*Instructions to follow*
What this exercise needs is every entry restated as written, with no pictures.

*Records supplied*
== Segment start ==

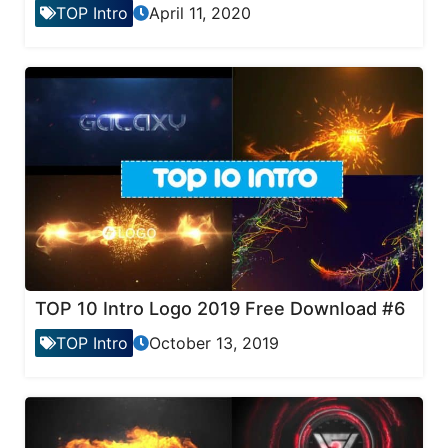
TOP Intro
April 11, 2020
TOP 10 Intro Logo 2019 Free Download #6
TOP Intro
October 13, 2019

== Segment end ==

*Answer below*
TOP Intro
April 11, 2020
TOP 10 Intro Logo 2019 Free Download #6
TOP Intro
October 13, 2019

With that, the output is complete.